Work instruction — Leave out the images; return the rest of the data exactly.
··· Input data
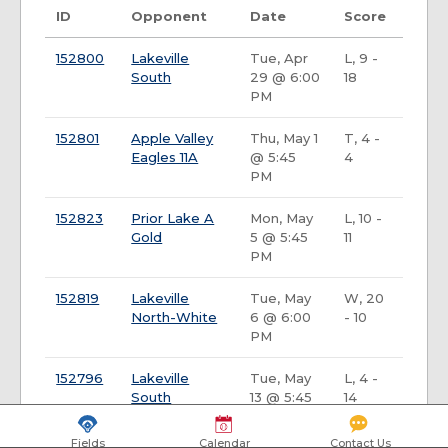
ID
Opponent
Date
Score
152800
Lakeville
Tue, Apr
L, 9 -
South
29 @ 6:00
18
PM
152801
Apple Valley
Thu, May 1
T, 4 -
Eagles 11A
@ 5:45
4
PM
152823
Prior Lake A
Mon, May
L, 10 -
Gold
5 @ 5:45
11
PM
152819
Lakeville
Tue, May
W, 20
North-White
6 @ 6:00
- 10
PM
152796
Lakeville
Tue, May
L, 4 -
South
13 @ 5:45
14
PM
Fields
Calendar
Contact Us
······
The completed task —
ID
Opponent
Date
Score
152800
Lakeville
Tue, Apr
L, 9 -
South
29 @ 6:00
18
PM
152801
Apple Valley
Thu, May 1
T, 4 -
Eagles 11A
@ 5:45
4
PM
152823
Prior Lake A
Mon, May
L, 10 -
Gold
5 @ 5:45
11
PM
152819
Lakeville
Tue, May
W, 20
North-White
6 @ 6:00
- 10
PM
152796
Lakeville
Tue, May
L, 4 -
South
13 @ 5:45
14
PM
Fields
Calendar
Contact Us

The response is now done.